ABSTRACT Thioredoxin family members involved in cellular protein signaling networks provide an important mechanism regulating many aspects of cell function including proliferation and cell survival. Redox signaling involves a protein post translational modification second in importance only to protein phosphorylation. Unlike protein phosphorylation little is known of redox signaling networks in the cell or how they are altered in cancer. The increased expression of one redox signaling protein in particular thioredoxin-1 (Trx-1) has been associated with aggressive tumor growth, decreased apoptotic cell death and decreased patient survival. The hypothesis upon which our studies are based is that redox signaling through thioredoxin family members is an important signaling mechanism that is deranged in cancer and that understanding redox signaling networks in the cancer cell will allow the identification of novel molecular targets for cancer drug discovery and development, and new strategies to treat cancer. We have used Drosophila genetics together with functional genetic siRNA studies in human cancer cells to identify new redox signaling pathways which we will investigate in human cancer cells. We will also investigate the redox regulation of the unfolded protein response (UPR) which is important for maintaining the synthesis of cell survival proteins during stress, including many angiogenic factors important in cancer. We will conduct in vivo antitumor and mechanistic studies of an inhibitor of Trx-1 in colorectal cancer and of a new antitumor inhibitor of thioredoxin reductase we have developed. The overall objective of our studies is to use redox signaling pathways in cancer to identify new molecular targets for cancer drug discovery and development, and to provide new strategies to treat cancer. The work builds upon our past studies of Trx-1 as a cancer drug target which has led to the development of one cancer drug in clinical trial, and seeks to identify new pathways of redox signaling by thioredoxin family members for the identification of molecular targets for cancer drug discovery.

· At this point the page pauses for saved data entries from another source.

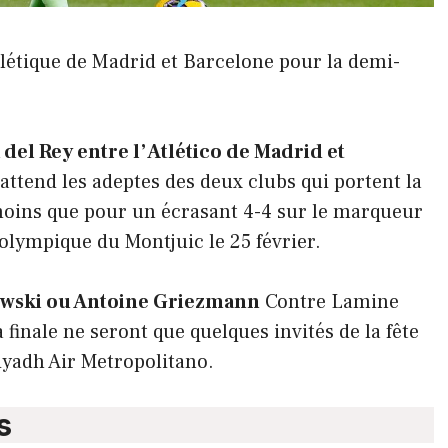
thlétique de Madrid et Barcelone pour la demi-
del Rey entre l’Atlético de Madrid et
ttend les adeptes des deux clubs qui portent la
 moins que pour un écrasant 4-4 sur le marqueur
 olympique du Montjuic le 25 février.
wski ou Antoine Griezmann
Contre Lamine
 finale ne seront que quelques invités de la fête
Riyadh Air Metropolitano.
s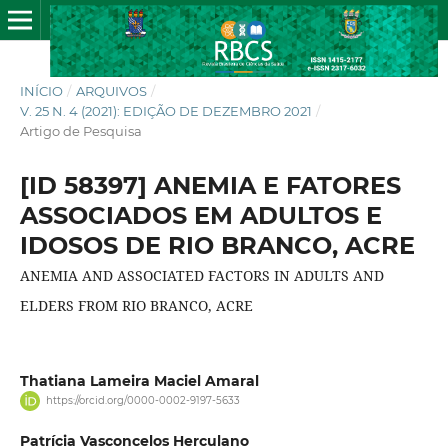
INÍCIO
/
ARQUIVOS
/
V. 25 N. 4 (2021): EDIÇÃO DE DEZEMBRO 2021
/
Artigo de Pesquisa
[ID 58397] ANEMIA E FATORES
ASSOCIADOS EM ADULTOS E
IDOSOS DE RIO BRANCO, ACRE
ANEMIA AND ASSOCIATED FACTORS IN ADULTS AND
ELDERS FROM RIO BRANCO, ACRE
Thatiana Lameira Maciel Amaral
https://orcid.org/0000-0002-9197-5633
Patrícia Vasconcelos Herculano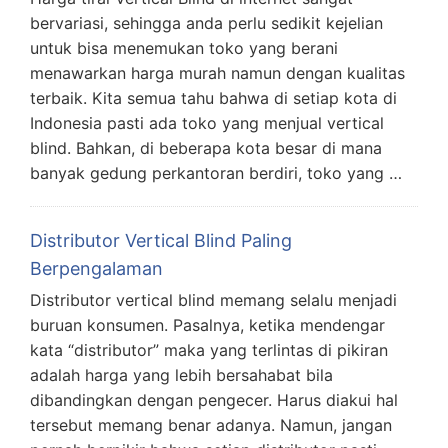
bervariasi, sehingga anda perlu sedikit kejelian
untuk bisa menemukan toko yang berani
menawarkan harga murah namun dengan kualitas
terbaik. Kita semua tahu bahwa di setiap kota di
Indonesia pasti ada toko yang menjual vertical
blind. Bahkan, di beberapa kota besar di mana
banyak gedung perkantoran berdiri, toko yang …
Distributor Vertical Blind Paling
Berpengalaman
Distributor vertical blind memang selalu menjadi
buruan konsumen. Pasalnya, ketika mendengar
kata “distributor” maka yang terlintas di pikiran
adalah harga yang lebih bersahabat bila
dibandingkan dengan pengecer. Harus diakui hal
tersebut memang benar adanya. Namun, jangan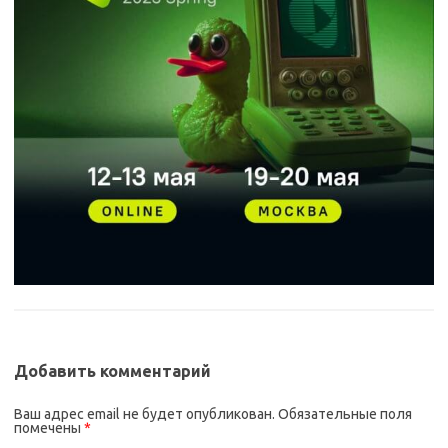
Добавить комментарий
Ваш адрес email не будет опубликован.
Обязательные поля
помечены
*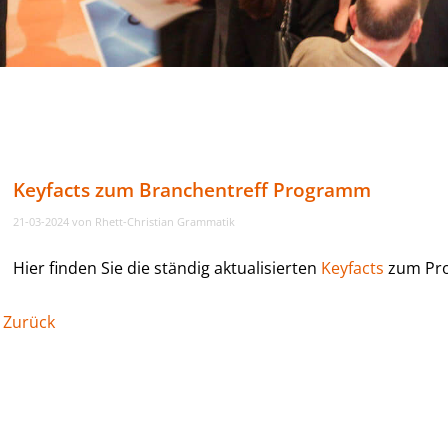
Keyfacts zum Branchentreff Programm
21-03-2024
von Rhett-Christian Grammatik
Hier finden Sie die ständig aktualisierten
Keyfacts
zum Pro
Zurück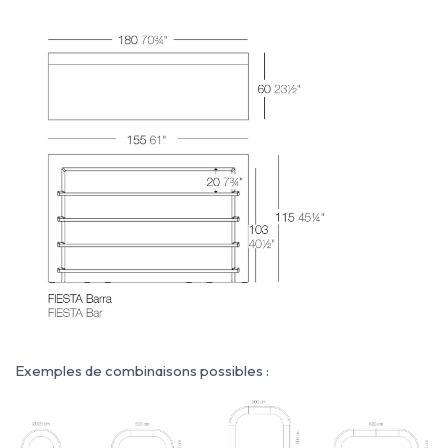
Exemples de combinaisons possibles :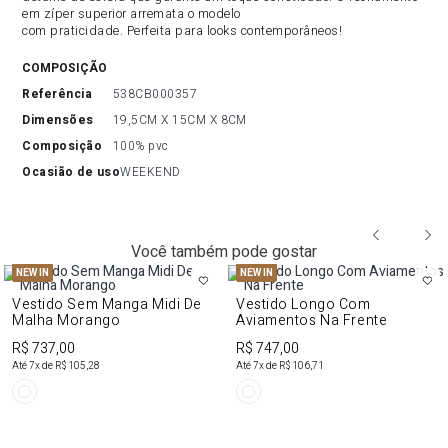
em zíper superior arremata o modelo
com praticidade. Perfeita para looks contemporâneos!
COMPOSIÇÃO
referência
538CB000357
dimensões
19,5CM X 15CM X 8CM
composição
100% pvc
ocasião de uso
WEEKEND
Você também pode gostar
NEW IN
NEW IN
Vestido Sem Manga Midi De
Vestido Longo Com
Malha Morango
Aviamentos Na Frente
R$ 737,00
R$ 747,00
Até
7
x de
R$ 105,28
Até
7
x de
R$ 106,71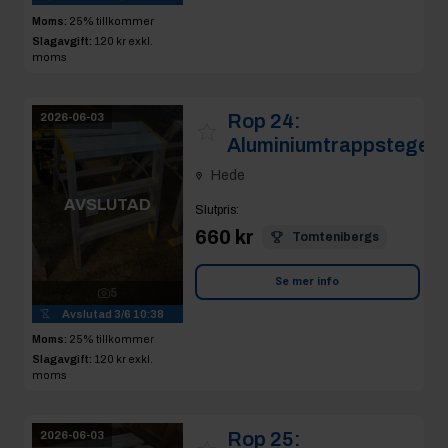
Moms:
25% tillkommer
Slagavgift:
120 kr
exkl.
moms
Rop 24:
2026-06-03
Aluminiumtrappstege
Hede
AVSLUTAD
Slutpris
:
660 kr
Tomtenibergs
Se mer info
5
Avslutad
3/6 10:38
Moms:
25% tillkommer
Slagavgift:
120 kr
exkl.
moms
Rop 25:
2026-06-03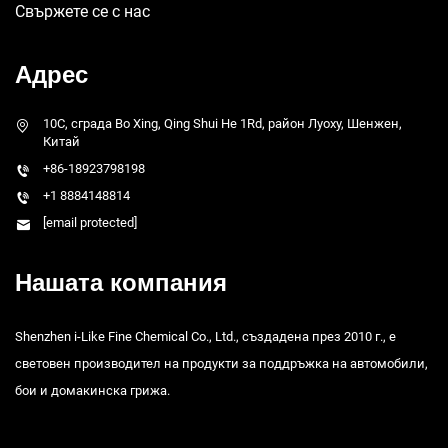
Свържете се с нас
Адрес
10C, сграда Bo Xing, Qing Shui He 1Rd, район Луоху, Шенжен,
Китай
+86-18923798198
+1 8884148814
[email protected]
Нашата компания
Shenzhen i-Like Fine Chemical Co., Ltd., създадена през 2010 г., е
световен производител на продукти за поддръжка на автомобили,
бои и домакинска грижа.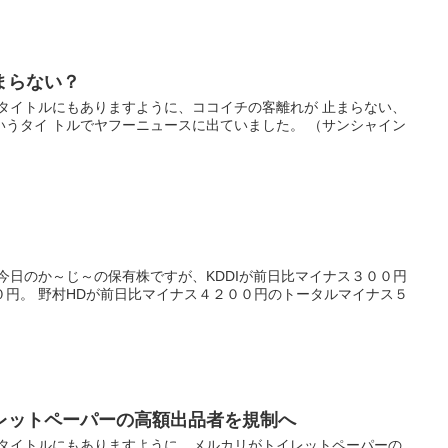
まらない？
 タイトルにもありますように、ココイチの客離れが 止まらない、
いうタイ トルでヤフーニュースに出ていました。 （サンシャイン
今日のか～じ～の保有株ですが、KDDIが前日比マイナス３００円
０円。 野村HDが前日比マイナス４２００円のトータルマイナス５
レットペーパーの高額出品者を規制へ
 タイトルにもありますように、メルカリがトイレットペーパーの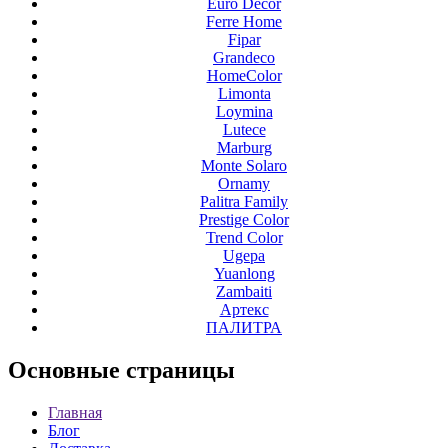
Euro Decor
Ferre Home
Fipar
Grandeco
HomeColor
Limonta
Loymina
Lutece
Marburg
Monte Solaro
Ornamy
Palitra Family
Prestige Color
Trend Color
Ugepa
Yuanlong
Zambaiti
Артекс
ПАЛИТРА
Основные
страницы
Главная
Блог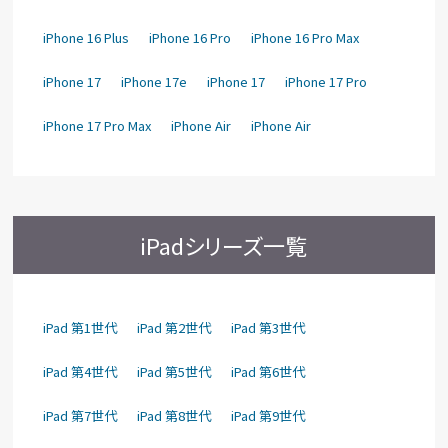
iPhone 16 Plus
iPhone 16 Pro
iPhone 16 Pro Max
iPhone 17
iPhone 17e
iPhone 17
iPhone 17 Pro
iPhone 17 Pro Max
iPhone Air
iPhone Air
iPadシリーズ一覧
iPad 第1世代
iPad 第2世代
iPad 第3世代
iPad 第4世代
iPad 第5世代
iPad 第6世代
iPad 第7世代
iPad 第8世代
iPad 第9世代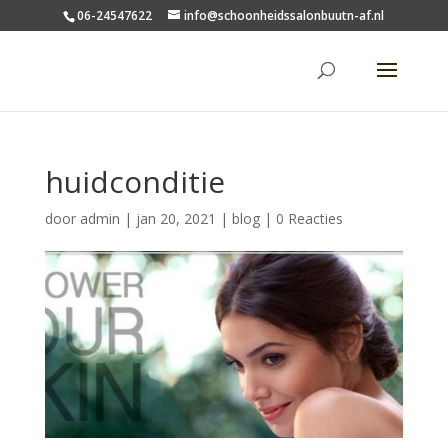
06-24547622
info@schoonheidssalonbuutn-af.nl
huidconditie
door
admin
|
jan 20, 2021
|
blog
|
0 Reacties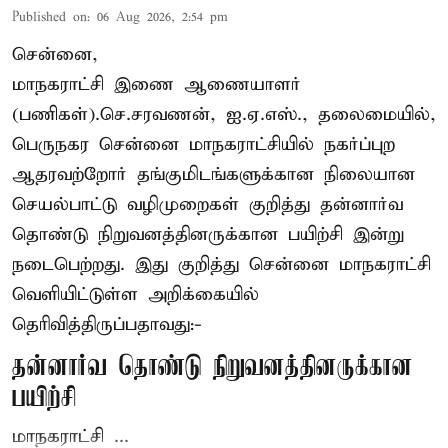
Published on
:
06 Aug 2026, 2:54 pm
சென்னை,
மாநகராட்சி இணை ஆணையாளர்
(பணிகள்).செ.சரவணன், ஐ.ஏ.எஸ்., தலைமையில்,
பெருநகர சென்னை மாநகராட்சியில் நகர்ப்புற
ஆதரவற்றோர் தங்குமிடங்களுக்கான நிலையான
செயல்பாட்டு வழிமுறைகள் குறித்து தன்னார்வ
தொண்டு நிறுவனத்தினருக்கான பயிற்சி இன்று
நடைபெற்றது. இது குறித்து சென்னை மாநகராட்சி
வெளியிட்டுள்ள அறிக்கையில்
தெரிவித்திருப்பதாவது:-
தன்னார்வ தொண்டு நிறுவனத்தினருக்கான
பயிற்சி
மாநகராட்சி ...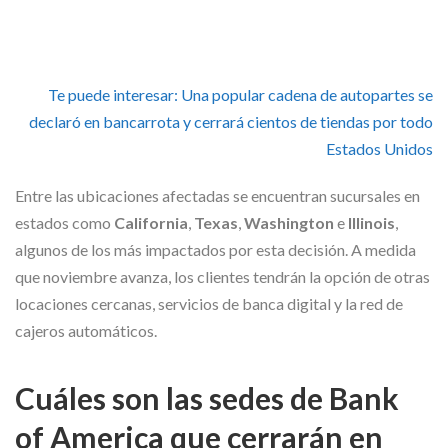
Te puede interesar:
Una popular cadena de autopartes se
declaró en bancarrota y cerrará cientos de tiendas por todo
Estados Unidos
Entre las ubicaciones afectadas se encuentran sucursales en
estados como
California
,
Texas
,
Washington
e
Illinois
,
algunos de los más impactados por esta decisión. A medida
que noviembre avanza, los clientes tendrán la opción de otras
locaciones cercanas, servicios de banca digital y la red de
cajeros automáticos.
Cuáles son las sedes de Bank
of America que cerrarán en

抽象的 参与细胞蛋白信号网络的硫氧还蛋白家族成员提供了重要的机制 调节细胞功能的许多方面，包括增殖和细胞存活。氧化还原信号涉及 蛋白质变化后的修饰仅在蛋白质磷酸化的重要性上。与蛋白质不同 磷酸化对细胞中的氧化还原信号网络或癌症的改变方式知之甚少。这 一种氧化还原信号蛋白的表达增加，特别是硫氧还蛋白-1（TRX-1）已与 随着侵袭性肿瘤的生长，凋亡细胞死亡减少和患者存活降低。假设 我们的研究所基于的是，通过硫氧还蛋白家族成员通过氧化还原信号传导是重要的 在癌症中危险并了解癌症中的氧化还原信号网络的信号传导机制 细胞将允许鉴定新的分子靶标的癌症药物发现和发育，以及新的 治疗癌症的策略。我们已经使用了果蝇遗传学以及功能性遗传siRNA研究 人类癌细胞确定我们将在人类癌细胞中研究的新的氧化还原信号通路。 我们还将研究展开的蛋白质反应（UPR）的氧化还原调节，这对于 在应激过程中维持细胞存活蛋白的合成，包括许多在 癌症。我们将在结直肠癌中进行TRX-1抑制剂的体内抗肿瘤和机械研究 我们已经开发的硫氧还蛋白还原酶的新型抗肿瘤抑制剂。我们的总体目标 研究是使用癌症中的氧化还原信号通路来鉴定癌症药物的新分子靶标 发现和发展，并提供治疗癌症的新策略。这项工作建立在我们的过去 在临床试验中，TRX-1作为癌症药物的研究导致了一种癌症药物的发展 并试图确定硫氧还蛋白家族成员鉴定氧化还原信号的新途径 癌症药物发现的分子靶标。